Desde la parte femenina, la posición de consentimiento, hasta de sumisión aceptada, que se encuentra tantas veces como límite de una acción que se proponga como socialmente liberadora o terapéutica, muestra la gran dificultad que existe a veces para separar al sujeto de la  complicidad con la posición de su pareja.

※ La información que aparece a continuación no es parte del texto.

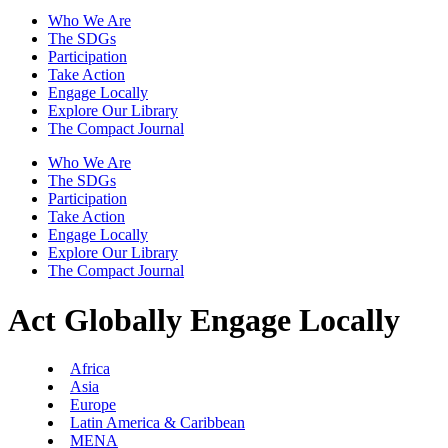
Who We Are
The SDGs
Participation
Take Action
Engage Locally
Explore Our Library
The Compact Journal
Who We Are
The SDGs
Participation
Take Action
Engage Locally
Explore Our Library
The Compact Journal
Act Globally
Engage Locally
Africa
Asia
Europe
Latin America & Caribbean
MENA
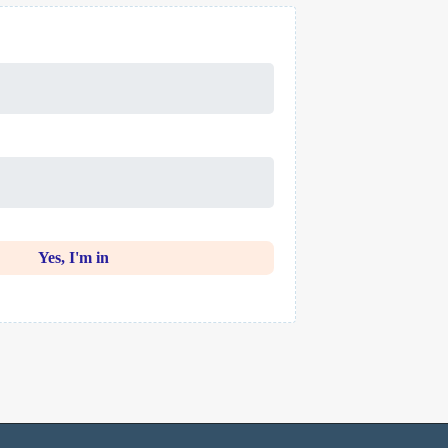
Yes, I'm in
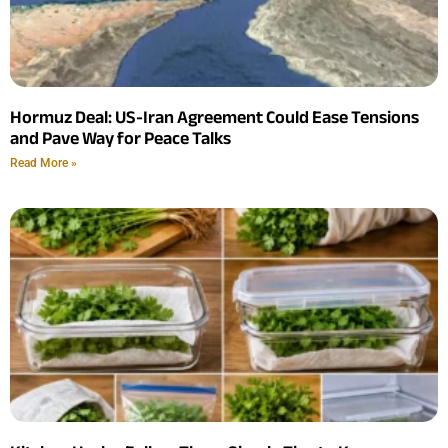
Hormuz Deal: US-Iran Agreement Could Ease Tensions
and Pave Way for Peace Talks
Read More »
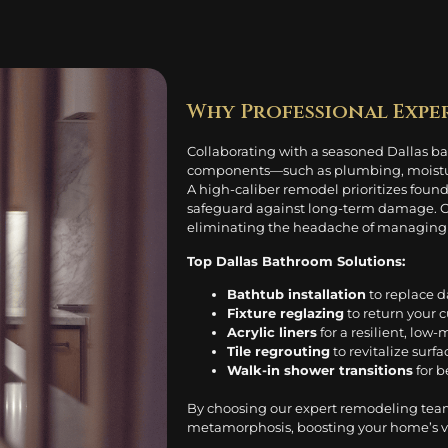
Why Professional Expe
Collaborating with a seasoned Dallas bat
components—such as plumbing, moisture 
A high-caliber remodel prioritizes foun
safeguard against long-term damage. Our
eliminating the headache of managing v
Top Dallas Bathroom Solutions:
Bathtub installation
to replace 
Fixture reglazing
to return your c
Acrylic liners
for a resilient, low
Tile regrouting
to revitalize surf
Walk-in shower transitions
for b
By choosing our expert remodeling tea
metamorphosis, boosting your home’s vis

Concebimos así el acto violento no como el mero trastorno de una conducta inadaptada a una realidad, familiar o social, más o menos conflictiva. La mejor acción pedagógica y social encontrará aquí su límite. Se trata sobre todo de encontrar, en un análisis particular de cada caso, las significaciones inconscientes del pasaje al acto. Incluso antes de que éste se dé efectivamente, es posible localizar la huella del deseo inconsciente de modo que el sujeto pueda encontrar otra vía de derivación que el acto violento. Por otra parte, lo que el psicoanálisis muestra y permite descubrir a cada sujeto es que no hay una forma de goce más verdadera, más acorde o más normal que otra. Una forma de goce (homo, hetero, fálica o no…) es simplemente diferente con respecto a otra. Asumir este lugar de la diferencia como principio lógico y ético es ya una forma general de prevenir la violencia contra lo que aparece como diferente. Sin embargo, el alcance de esta previsión en cada acción es una empresa que sólo puede realizarse desde la particularidad de cada sujeto, nada más y nada menos, pero nunca imponerse desde un lugar que estaría inevitablemente destinado a excluir esta misma diferencia.

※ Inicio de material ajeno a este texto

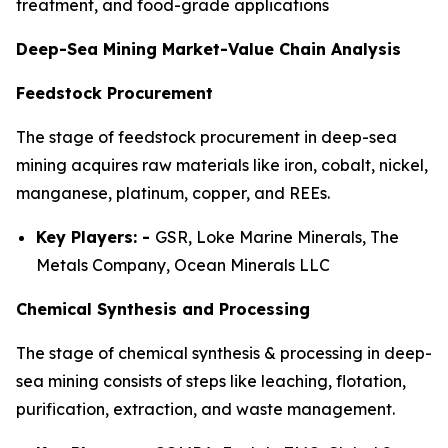
treatment, and food-grade applications
Deep-Sea Mining Market-Value Chain Analysis
Feedstock Procurement
The stage of feedstock procurement in deep-sea
mining acquires raw materials like iron, cobalt, nickel,
manganese, platinum, copper, and REEs.
Key Players: -
GSR, Loke Marine Minerals, The
Metals Company, Ocean Minerals LLC
Chemical Synthesis and Processing
The stage of chemical synthesis & processing in deep-
sea mining consists of steps like leaching, flotation,
purification, extraction, and waste management.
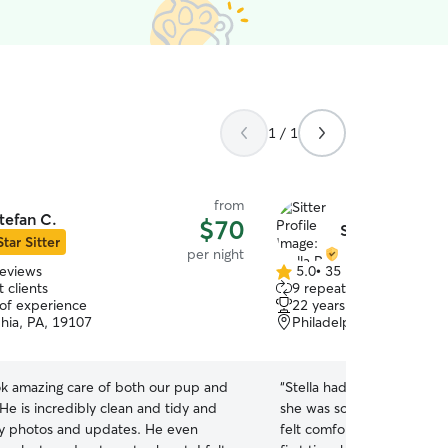
1 / 1
from
tefan C.
$70
Stella P.
Star Sitter
per night
reviews
5.0
•
35 reviews
5.0
 clients
9 repeat clients
out
 of experience
22 years of experience
of
phia, PA, 19107
Philadelphia, PA, 19103
5
stars
ok amazing care of both our pup and
“
Stella had an extended s
He is incredibly clean and tidy and
she was so wonderful at m
y photos and updates. He even
felt comfortable while we were g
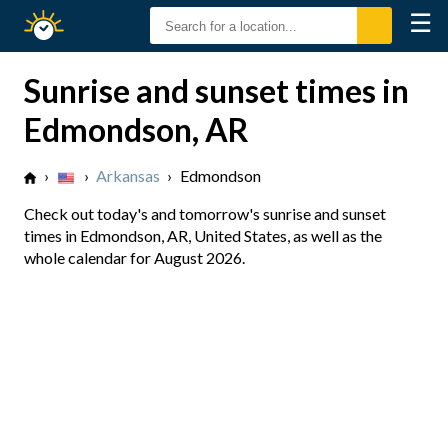
☰
Sunrise
Sunset
Sunrise and sunset times in
Edmondson, AR
›
›
Arkansas
›
Edmondson
Check out today's and tomorrow's sunrise and sunset
times in Edmondson, AR, United States, as well as the
whole calendar for August 2026.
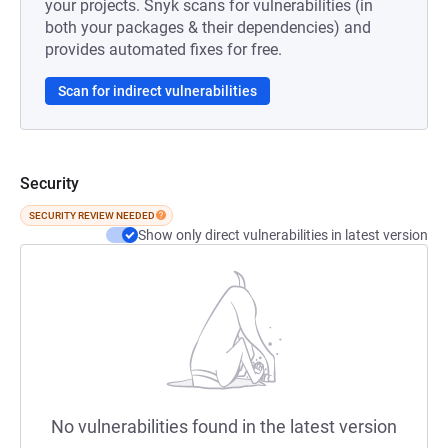
your projects. Snyk scans for vulnerabilities (in
both your packages & their dependencies) and
provides automated fixes for free.
Scan for indirect vulnerabilities
Security
SECURITY REVIEW NEEDED
Show only direct vulnerabilities in latest version
No vulnerabilities found in the latest version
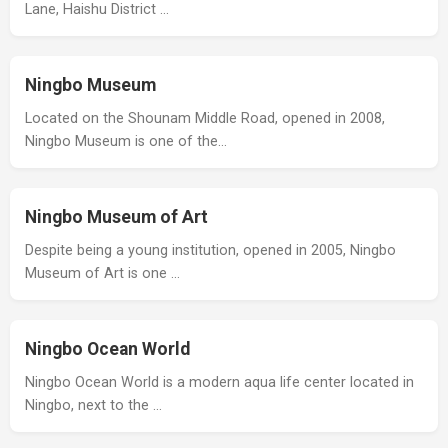
Lane, Haishu District …
Ningbo Museum
Located on the Shounam Middle Road, opened in 2008,
Ningbo Museum is one of the…
Ningbo Museum of Art
Despite being a young institution, opened in 2005, Ningbo
Museum of Art is one …
Ningbo Ocean World
Ningbo Ocean World is a modern aqua life center located in
Ningbo, next to the …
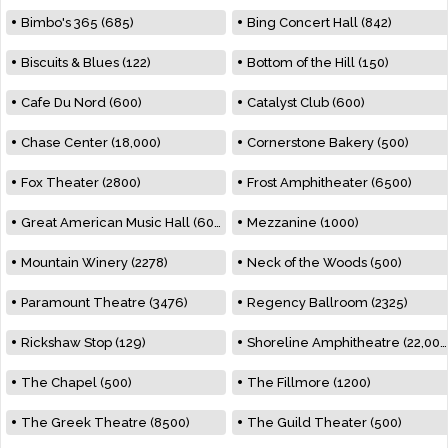
Bimbo's 365 (685)
Bing Concert Hall (842)
Biscuits & Blues (122)
Bottom of the Hill (150)
Cafe Du Nord (600)
Catalyst Club (600)
Chase Center (18,000)
Cornerstone Bakery (500)
Fox Theater (2800)
Frost Amphitheater (6500)
Great American Music Hall (600)
Mezzanine (1000)
Mountain Winery (2278)
Neck of the Woods (500)
Paramount Theatre (3476)
Regency Ballroom (2325)
Rickshaw Stop (129)
Shoreline Amphitheatre (22,000)
The Chapel (500)
The Fillmore (1200)
The Greek Theatre (8500)
The Guild Theater (500)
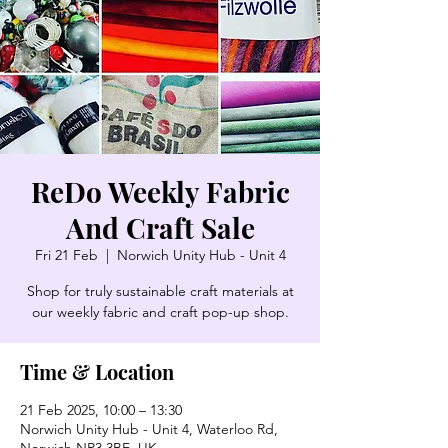
ReDo Weekly Fabric
And Craft Sale
Fri 21 Feb
  |  
Norwich Unity Hub - Unit 4
Shop for truly sustainable craft materials at
our weekly fabric and craft pop-up shop.
Time & Location
21 Feb 2025, 10:00 – 13:30
Norwich Unity Hub - Unit 4, Waterloo Rd,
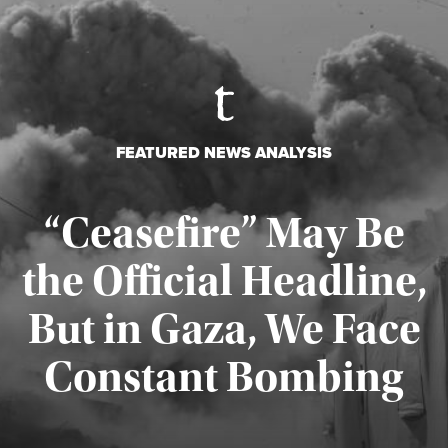
FEATURED NEWS ANALYSIS
“Ceasefire” May Be
the Official Headline,
But in Gaza, We Face
Constant Bombing
Published August 4, 2026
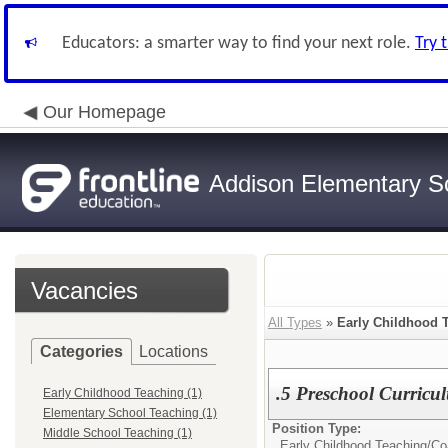
Educators: a smarter way to find your next role.
Try 
Our Homepage
Addison Elementary Sch
Vacancies
All Types
»
Early Childhood 
Categories
Locations
.5 Preschool Curric
Early Childhood Teaching (1)
Elementary School Teaching (1)
Position Type:
Middle School Teaching (1)
Early Childhood Teaching/
Co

Desde esta perspectiva, podemos declarar lo siguiente:
— Si el psicoanálisis se opone por principio a todo tipo de violencia es en la misma medida en que manifiesta el respeto más radical por la palabra del otro. La violencia como forma coercitiva de ejercicio de un poder será siempre un signo de la impotencia para sostener una palabra verdadera. En el caso de la violencia ejercida contra las mujeres —ya sea por los hombres, por las instituciones, por los Estados o por otras mujeres—, esta impotencia es correlativa de la imposibilidad de escuchar la palabra del sujeto femenino, pero también de escuchar lo femenino que hay en cada sujeto. En este sentido se hace absolutamente necesario crear, apoyar y desarrollar los espacios donde esta palabra pueda ser articulada, escuchada e interpretada, ya sea desde el espacio más íntimo y familiar, como desde el más público de cada realidad social.

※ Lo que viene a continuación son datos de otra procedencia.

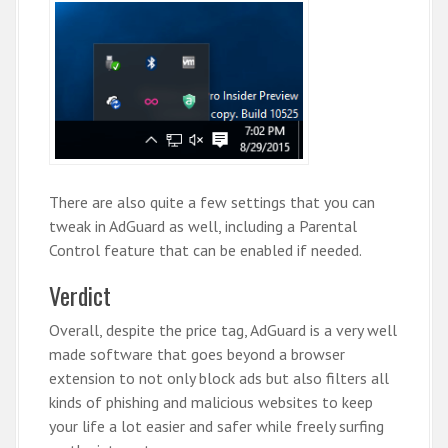
There are also quite a few settings that you can
tweak in AdGuard as well, including a Parental
Control feature that can be enabled if needed.
Verdict
Overall, despite the price tag, AdGuard is a very well
made software that goes beyond a browser
extension to not only block ads but also filters all
kinds of phishing and malicious websites to keep
your life a lot easier and safer while freely surfing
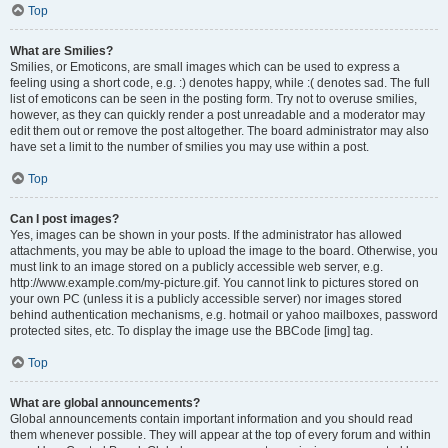
Top
What are Smilies?
Smilies, or Emoticons, are small images which can be used to express a
feeling using a short code, e.g. :) denotes happy, while :( denotes sad. The full
list of emoticons can be seen in the posting form. Try not to overuse smilies,
however, as they can quickly render a post unreadable and a moderator may
edit them out or remove the post altogether. The board administrator may also
have set a limit to the number of smilies you may use within a post.
Top
Can I post images?
Yes, images can be shown in your posts. If the administrator has allowed
attachments, you may be able to upload the image to the board. Otherwise, you
must link to an image stored on a publicly accessible web server, e.g.
http://www.example.com/my-picture.gif. You cannot link to pictures stored on
your own PC (unless it is a publicly accessible server) nor images stored
behind authentication mechanisms, e.g. hotmail or yahoo mailboxes, password
protected sites, etc. To display the image use the BBCode [img] tag.
Top
What are global announcements?
Global announcements contain important information and you should read
them whenever possible. They will appear at the top of every forum and within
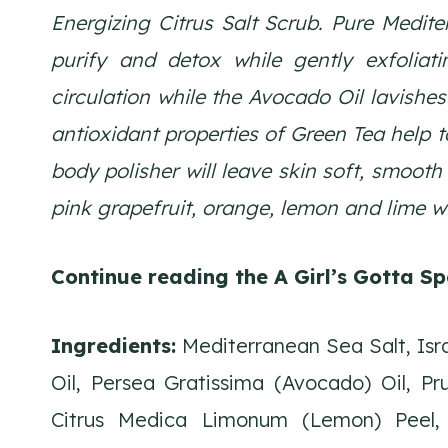
Energizing Citrus Salt Scrub. Pure Medite
purify and detox while gently exfoliati
circulation while the Avocado Oil lavishes
antioxidant properties of Green Tea help 
body polisher will leave skin soft, smooth 
pink grapefruit, orange, lemon and lime wi
Continue reading the A Girl’s Gotta Sp
Ingredients:
Mediterranean Sea Salt, Isra
Oil, Persea Gratissima (Avocado) Oil, P
Citrus Medica Limonum (Lemon) Peel, 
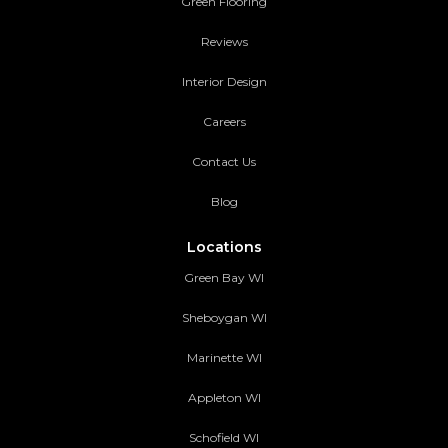
Green Flooring
Reviews
Interior Design
Careers
Contact Us
Blog
Locations
Green Bay WI
Sheboygan WI
Marinette WI
Appleton WI
Schofield WI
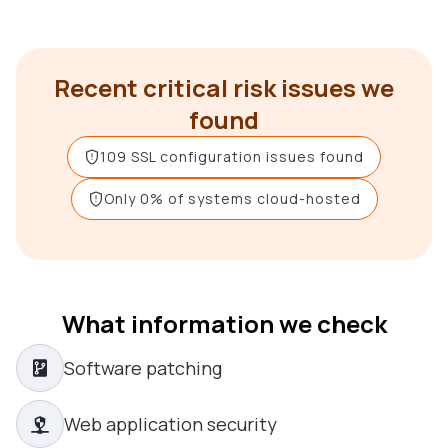
Recent critical risk issues we
found
109 SSL configuration issues found
Only 0% of systems cloud-hosted
What information we check
Software patching
Web application security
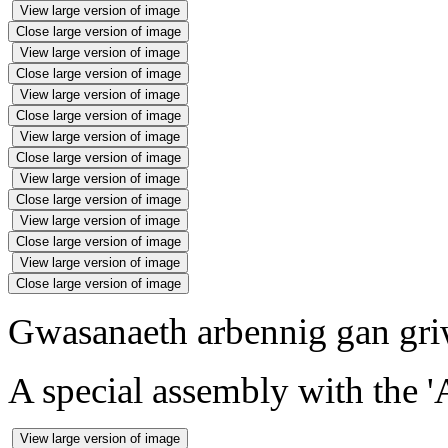
View large version of image
Close large version of image
View large version of image
Close large version of image
View large version of image
Close large version of image
View large version of image
Close large version of image
View large version of image
Close large version of image
View large version of image
Close large version of image
View large version of image
Close large version of image
Gwasanaeth arbennig gan griw
A special assembly with the '
View large version of image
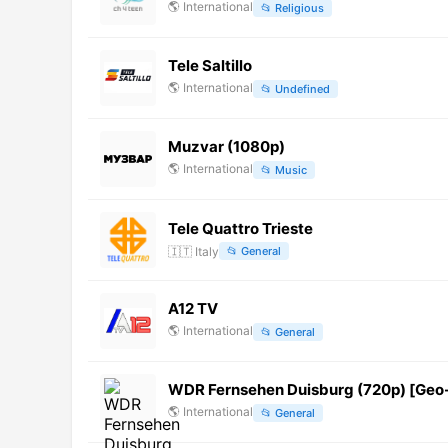
🌎
International
📂
Religious
Tele Saltillo
🌎
International
📂
Undefined
Muzvar (1080p)
🌎
International
📂
Music
Tele Quattro Trieste
🇮🇹
Italy
📂
General
A12 TV
🌎
International
📂
General
WDR Fernsehen Duisburg (720p) [Geo
🌎
International
📂
General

— Sólo desde el respeto más radical por la diferencia, especialmente en el registro de la diferencia sexual en cada cultura, podrá tener valor y efecto una igualdad en el registro de la realidad social y de los derechos que definen al sujeto social. En esta perspectiva, a la reivindicación de igualdad en el registro de los derechos sociales hay que agregar la reivindicación y el tratamiento de la diferencia en el registro de las identidades sexuales. El acto de violencia calificado como “machista” se revela finalmente como un acto que pretende borrar, abolir, la diferencia que la feminidad encarna y reintroduce en cada vínculo de la realidad social.